▶ [What this task involves]: All lines below must be repeated exactly, with the pictures omitted.

▶ [Records shown]:
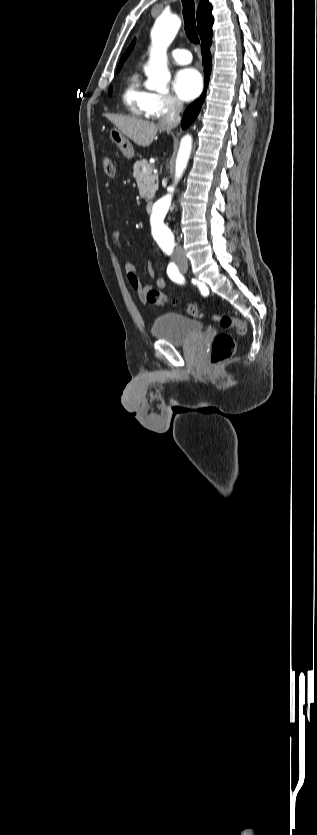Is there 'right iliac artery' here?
Here are the masks:
<instances>
[{"label":"right iliac artery","instance_id":"obj_1","mask_svg":"<svg viewBox=\"0 0 317 835\" xmlns=\"http://www.w3.org/2000/svg\"><path fill=\"white\" fill-rule=\"evenodd\" d=\"M167 274L172 281H174L176 283H179V284H181L183 282V277L180 274V272H179L177 266L175 265V263H173V262L169 263V265L167 267Z\"/></svg>","mask_w":317,"mask_h":835}]
</instances>
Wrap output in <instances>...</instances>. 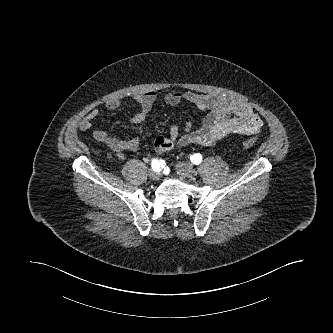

▶ [Exercise answer]:
Is there 'right iliac artery' here?
Here are the masks:
<instances>
[{"label":"right iliac artery","instance_id":"obj_1","mask_svg":"<svg viewBox=\"0 0 317 835\" xmlns=\"http://www.w3.org/2000/svg\"><path fill=\"white\" fill-rule=\"evenodd\" d=\"M167 274L172 281H174L176 283H179V284H181L183 282V277L180 274V272H179L177 266L175 265V263H173V262L169 263V265L167 267Z\"/></svg>","mask_w":317,"mask_h":835}]
</instances>
Wrap output in <instances>...</instances>. 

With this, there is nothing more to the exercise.